Themes and Meanings

(Critical Guide to Poetry for Students)

Baseball provided Spicer with many figures of speech. “The poet,” he wrote, “thinks he is the pitcher. But actually he is the catcher.” People may think they initiate what, in actuality, they only participate in. The ego-strong poet (or person) thinks he is deciding the course of his poem (or his life); in reality language, or life itself, is dictating the course of things, and one can only attend. The poet, Spicer said elsewhere, is a radio, receiving first, and only then transmitting. What he or she receives are messages from all over, messages that are simply “in the air,” and which the poet sits down to sort out whenever he or she writes. While this procedure has affinities with the automatic writing practiced by André Breton and other Surrealists, Spicer did not believe in accepting wholesale whatever was delivered; he believed that one still had to discern between false and true senders and messages.

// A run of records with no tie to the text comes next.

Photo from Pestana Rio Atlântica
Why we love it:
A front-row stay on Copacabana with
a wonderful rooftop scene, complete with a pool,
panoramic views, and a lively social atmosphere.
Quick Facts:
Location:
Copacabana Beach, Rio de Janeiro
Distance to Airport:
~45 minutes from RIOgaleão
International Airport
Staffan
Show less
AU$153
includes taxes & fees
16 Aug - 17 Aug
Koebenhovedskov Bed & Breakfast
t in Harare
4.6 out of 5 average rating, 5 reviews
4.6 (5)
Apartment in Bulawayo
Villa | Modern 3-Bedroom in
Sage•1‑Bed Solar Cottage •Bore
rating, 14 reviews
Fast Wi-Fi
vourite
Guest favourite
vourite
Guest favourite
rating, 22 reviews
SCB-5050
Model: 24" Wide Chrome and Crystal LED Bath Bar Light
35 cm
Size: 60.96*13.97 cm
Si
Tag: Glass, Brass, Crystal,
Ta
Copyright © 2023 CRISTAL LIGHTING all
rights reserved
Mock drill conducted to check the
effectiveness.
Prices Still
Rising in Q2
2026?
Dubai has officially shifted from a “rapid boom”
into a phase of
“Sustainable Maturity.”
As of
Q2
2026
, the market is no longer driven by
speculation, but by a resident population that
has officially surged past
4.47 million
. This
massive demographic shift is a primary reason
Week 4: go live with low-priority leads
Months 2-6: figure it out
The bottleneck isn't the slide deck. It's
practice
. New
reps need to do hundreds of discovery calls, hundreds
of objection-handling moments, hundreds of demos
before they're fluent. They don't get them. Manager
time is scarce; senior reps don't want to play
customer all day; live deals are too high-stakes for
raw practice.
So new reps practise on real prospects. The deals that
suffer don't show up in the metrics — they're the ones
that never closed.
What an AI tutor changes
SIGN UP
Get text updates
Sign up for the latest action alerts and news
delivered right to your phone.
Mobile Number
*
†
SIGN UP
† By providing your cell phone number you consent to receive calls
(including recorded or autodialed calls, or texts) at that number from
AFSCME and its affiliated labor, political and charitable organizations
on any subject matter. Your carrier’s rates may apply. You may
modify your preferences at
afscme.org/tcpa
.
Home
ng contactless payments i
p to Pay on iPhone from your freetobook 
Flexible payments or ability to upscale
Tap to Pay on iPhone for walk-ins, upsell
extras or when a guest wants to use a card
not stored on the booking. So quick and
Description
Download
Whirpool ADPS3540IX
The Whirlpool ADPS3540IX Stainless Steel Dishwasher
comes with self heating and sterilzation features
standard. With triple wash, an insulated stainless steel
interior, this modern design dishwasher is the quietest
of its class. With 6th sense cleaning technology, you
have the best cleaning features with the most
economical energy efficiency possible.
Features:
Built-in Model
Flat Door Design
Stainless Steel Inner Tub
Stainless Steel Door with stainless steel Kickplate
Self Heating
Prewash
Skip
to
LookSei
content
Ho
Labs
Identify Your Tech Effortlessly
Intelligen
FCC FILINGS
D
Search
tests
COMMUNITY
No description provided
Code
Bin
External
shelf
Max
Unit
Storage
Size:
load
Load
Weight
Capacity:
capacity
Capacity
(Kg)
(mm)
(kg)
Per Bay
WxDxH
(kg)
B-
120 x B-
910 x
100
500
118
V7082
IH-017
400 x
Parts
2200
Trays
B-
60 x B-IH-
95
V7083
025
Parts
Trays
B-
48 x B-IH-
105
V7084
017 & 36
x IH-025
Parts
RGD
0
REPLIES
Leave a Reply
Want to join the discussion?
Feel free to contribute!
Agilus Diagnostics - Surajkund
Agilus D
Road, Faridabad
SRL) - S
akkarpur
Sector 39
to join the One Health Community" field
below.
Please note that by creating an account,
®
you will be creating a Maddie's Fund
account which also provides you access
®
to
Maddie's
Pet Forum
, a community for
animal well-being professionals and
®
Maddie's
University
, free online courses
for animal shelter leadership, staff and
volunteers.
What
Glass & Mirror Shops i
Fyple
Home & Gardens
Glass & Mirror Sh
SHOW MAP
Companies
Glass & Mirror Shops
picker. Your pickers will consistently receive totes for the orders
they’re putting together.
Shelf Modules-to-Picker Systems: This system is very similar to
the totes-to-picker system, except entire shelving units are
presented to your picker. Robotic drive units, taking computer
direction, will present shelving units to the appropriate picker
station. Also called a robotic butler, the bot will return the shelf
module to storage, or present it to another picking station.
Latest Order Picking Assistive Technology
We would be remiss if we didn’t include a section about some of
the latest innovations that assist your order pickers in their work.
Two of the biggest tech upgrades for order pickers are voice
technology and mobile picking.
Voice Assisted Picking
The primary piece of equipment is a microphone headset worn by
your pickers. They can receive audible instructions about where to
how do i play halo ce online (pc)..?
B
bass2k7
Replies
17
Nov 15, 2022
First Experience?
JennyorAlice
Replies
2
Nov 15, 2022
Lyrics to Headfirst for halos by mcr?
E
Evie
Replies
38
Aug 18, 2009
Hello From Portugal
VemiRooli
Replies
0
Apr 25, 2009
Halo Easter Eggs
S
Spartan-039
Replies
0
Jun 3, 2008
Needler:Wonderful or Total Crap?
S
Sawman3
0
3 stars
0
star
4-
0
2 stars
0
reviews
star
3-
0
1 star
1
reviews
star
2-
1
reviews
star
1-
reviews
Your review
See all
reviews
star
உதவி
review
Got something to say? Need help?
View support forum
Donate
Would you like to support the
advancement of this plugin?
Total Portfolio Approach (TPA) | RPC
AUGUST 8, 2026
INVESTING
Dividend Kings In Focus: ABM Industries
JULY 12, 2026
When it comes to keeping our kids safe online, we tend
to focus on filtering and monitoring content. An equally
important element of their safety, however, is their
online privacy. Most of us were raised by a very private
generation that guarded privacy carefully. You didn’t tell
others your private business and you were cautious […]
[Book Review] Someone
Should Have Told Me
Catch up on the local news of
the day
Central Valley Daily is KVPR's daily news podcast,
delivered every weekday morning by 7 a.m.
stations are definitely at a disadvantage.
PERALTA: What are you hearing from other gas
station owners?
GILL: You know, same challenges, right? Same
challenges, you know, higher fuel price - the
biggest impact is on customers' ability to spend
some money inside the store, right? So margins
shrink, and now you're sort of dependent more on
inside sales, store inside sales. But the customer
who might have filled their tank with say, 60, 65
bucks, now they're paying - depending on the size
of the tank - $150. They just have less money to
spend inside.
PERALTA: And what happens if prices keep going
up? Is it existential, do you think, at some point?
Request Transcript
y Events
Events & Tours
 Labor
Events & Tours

In “Phonemics,” one sees Spicer’s beliefs embodied in two ways: in the very form of the poem, with its sudden gaps (as though another transmitting station had broken in on one’s radio), its many puns (as though two stations were transmitting and being received simultaneously), and its indecipherable passages (as though heavy static interfered with a message); and in the semantic content, with its warnings of an unreliable, uncommandable, ungovernable universe, its reiterated cautions about distance, and its passages concerning the double role of language as creator and betrayer of human intentions. In “Phonemics,” the dynamics and mechanics of language use are constantly being brought to the foreground, and people are forever appearing to be embedded in these dynamics and mechanics of language, rather than being language’s lords and masters.